> [WORK TO COMPLETE]: Please print out every line of the material, unchanged.

> [RECORDS FOR THE TASK]:

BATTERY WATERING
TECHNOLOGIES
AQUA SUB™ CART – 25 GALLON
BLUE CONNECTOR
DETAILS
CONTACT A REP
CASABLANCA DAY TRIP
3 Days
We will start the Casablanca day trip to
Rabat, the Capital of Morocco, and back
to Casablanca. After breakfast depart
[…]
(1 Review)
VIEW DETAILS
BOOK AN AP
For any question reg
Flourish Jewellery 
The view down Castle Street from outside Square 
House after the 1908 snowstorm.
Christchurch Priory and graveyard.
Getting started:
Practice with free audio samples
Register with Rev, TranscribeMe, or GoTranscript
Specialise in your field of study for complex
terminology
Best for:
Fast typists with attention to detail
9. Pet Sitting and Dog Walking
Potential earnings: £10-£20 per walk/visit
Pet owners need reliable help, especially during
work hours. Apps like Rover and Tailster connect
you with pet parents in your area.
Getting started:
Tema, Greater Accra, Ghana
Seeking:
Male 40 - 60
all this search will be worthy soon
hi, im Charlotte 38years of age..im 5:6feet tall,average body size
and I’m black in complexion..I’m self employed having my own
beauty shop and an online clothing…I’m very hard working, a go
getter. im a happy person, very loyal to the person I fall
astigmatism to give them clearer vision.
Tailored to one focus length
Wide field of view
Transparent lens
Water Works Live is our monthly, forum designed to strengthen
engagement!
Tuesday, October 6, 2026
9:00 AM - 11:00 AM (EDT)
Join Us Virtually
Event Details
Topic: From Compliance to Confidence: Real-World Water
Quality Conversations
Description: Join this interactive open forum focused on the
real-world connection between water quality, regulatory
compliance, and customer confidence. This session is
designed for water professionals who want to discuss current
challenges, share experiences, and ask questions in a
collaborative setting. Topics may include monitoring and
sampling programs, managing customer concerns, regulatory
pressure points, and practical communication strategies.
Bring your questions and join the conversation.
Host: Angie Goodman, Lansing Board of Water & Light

> [TASK SOLUTION]:
BATTERY WATERING
TECHNOLOGIES
AQUA SUB™ CART – 25 GALLON
BLUE CONNECTOR
DETAILS
CONTACT A REP
CASABLANCA DAY TRIP
3 Days
We will start the Casablanca day trip to
Rabat, the Capital of Morocco, and back
to Casablanca. After breakfast depart
[…]
(1 Review)
VIEW DETAILS
BOOK AN AP
For any question reg
Flourish Jewellery 
The view down Castle Street from outside Square 
House after the 1908 snowstorm.
Christchurch Priory and graveyard.
Getting started:
Practice with free audio samples
Register with Rev, TranscribeMe, or GoTranscript
Specialise in your field of study for complex
terminology
Best for:
Fast typists with attention to detail
9. Pet Sitting and Dog Walking
Potential earnings: £10-£20 per walk/visit
Pet owners need reliable help, especially during
work hours. Apps like Rover and Tailster connect
you with pet parents in your area.
Getting started:
Tema, Greater Accra, Ghana
Seeking:
Male 40 - 60
all this search will be worthy soon
hi, im Charlotte 38years of age..im 5:6feet tall,average body size
and I’m black in complexion..I’m self employed having my own
beauty shop and an online clothing…I’m very hard working, a go
getter. im a happy person, very loyal to the person I fall
astigmatism to give them clearer vision.
Tailored to one focus length
Wide field of view
Transparent lens
Water Works Live is our monthly, forum designed to strengthen
engagement!
Tuesday, October 6, 2026
9:00 AM - 11:00 AM (EDT)
Join Us Virtually
Event Details
Topic: From Compliance to Confidence: Real-World Water
Quality Conversations
Description: Join this interactive open forum focused on the
real-world connection between water quality, regulatory
compliance, and customer confidence. This session is
designed for water professionals who want to discuss current
challenges, share experiences, and ask questions in a
collaborative setting. Topics may include monitoring and
sampling programs, managing customer concerns, regulatory
pressure points, and practical communication strategies.
Bring your questions and join the conversation.
Host: Angie Goodman, Lansing Board of Water & Light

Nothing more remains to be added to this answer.